The unpopular B.O. may be starting to take ownership for some of his deceptions and blatant lies.
|President Obama said that he expected Republicans to offer him more cooperation after November’s elections, no matter the outcome.
In an hour-long interview with the Times’s White House correspondent, Peter Baker, Mr. Obama predicted that his political rivals would either be chastened by falling short of their electoral goals or burdened with the new responsibility that comes from achieving them.
“It may be that regardless of what happens after this election, they feel more responsible, either because they didn’t do as well as they anticipated, and so the strategy of just saying no to everything and sitting on the sidelines and throwing bombs didn’t work for them,” Mr. Obama said. “Or they did reasonably well, in which case the American people are going to be looking to them to offer serious proposals and work with me in a serious way.”
The president’s comments are reported in an in-depth assessment of Mr. Obama’s first two years in office that appears in the Times Magazine this Sunday.
In the article, which is based on interviews with nearly two dozen of the president’s advisers in addition to the president himself, Mr. Baker offers a series of inside details about Mr. Obama’s time in the White House, including:
According to his wife, Michelle Obama, Mr. Obama is not particularly fond of the presidential retreat at Camp David.

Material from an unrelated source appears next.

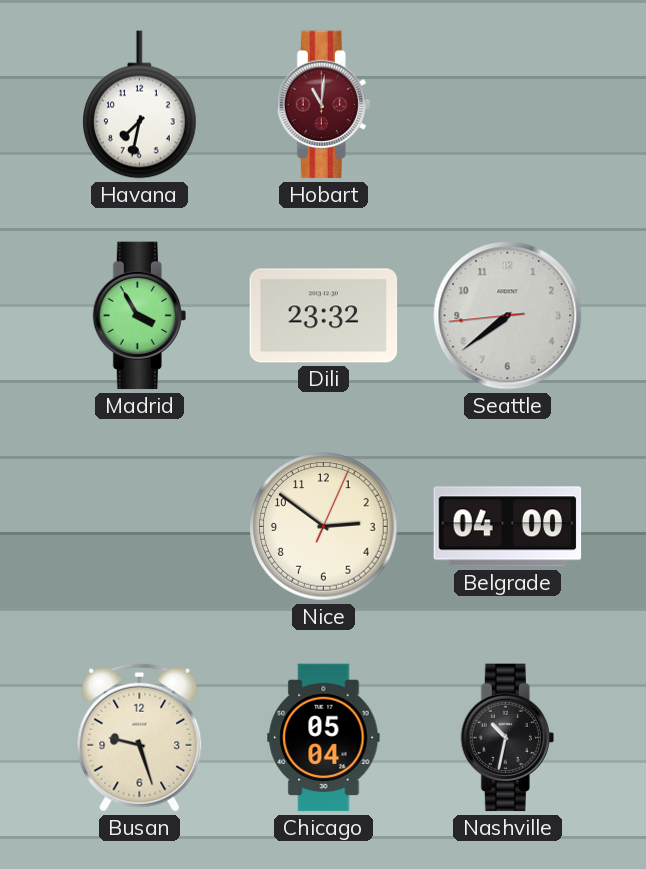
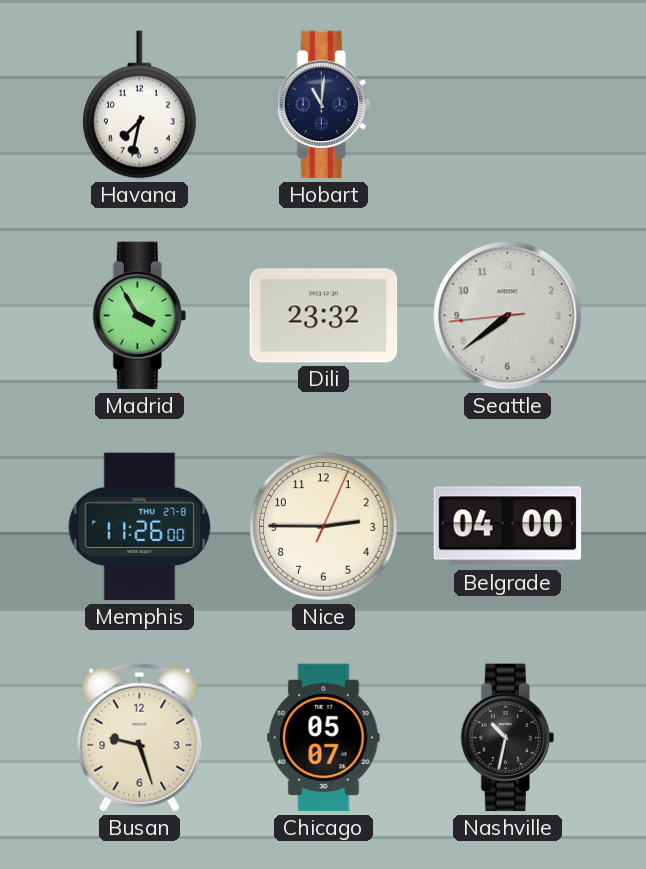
Hobart dial: burgundy -> navy
Memphis: none -> 11:26
Nice: 2:51 -> 2:45
Chicago: 05:04 -> 05:07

Mrs. Obama reports that her husband, a longtime resident of Chicago, is more at ease in an urban setting.
Pete Rouse, Mr. Obama’s new chief of staff, bet the deputy chief of staff, Jim Messina, $400 that he would be gone from the White House by the end of this year. Mr. Messina predicted that Mr. Rouse would stay well beyond that date.
Mr. Obama — unlike most of his senior staff — does not have an iPad. Asked why, he said: “Because I have an iReggie,” a reference to his personal aide, Reggie Love.
In the magazine article, Mr. Obama reflects on his presidency, admitting that he let himself look too much like “the same old tax-and-spend Democrat,” realized too late that “there’s no such thing as shovel-ready projects” and perhaps should have “let the Republicans insist on the tax cuts” in the stimulus.
He pushed back against what he called the “mythology” that his 2008 presidential campaign had been flawless and that his presidency suffers by comparison.
“The mythology has emerged somehow that we ran this flawless campaign, I never made a mistake, that we were master communicators, everything worked in lockstep. And somehow now, as president, things are messy and they don’t always work as planned and people are mad at us,” Mr. Obama said. “That’s not how I look at stuff, because I remember what the campaign was like. And it was just as messy and just as difficult. And there were all sorts of moments when our supporters lost hope, and it looked like we weren’t going to win. And we’re going through that same period here.”
He also predicted that in the next two years, his administration would focus less on trying to pass new legislation and more on implementing and consolidating what passed in the first two years.
“Even if I had the exact same Congress, even if we don’t lose a seat in the Senate and we don’t lose a seat in the House, I think the rhythms of the next two years would inevitably be different from the rhythms of the first two years,” he said. “There’s going to be a lot of work in this administration just doing things right and making sure that new laws are stood up in the ways they’re intended.”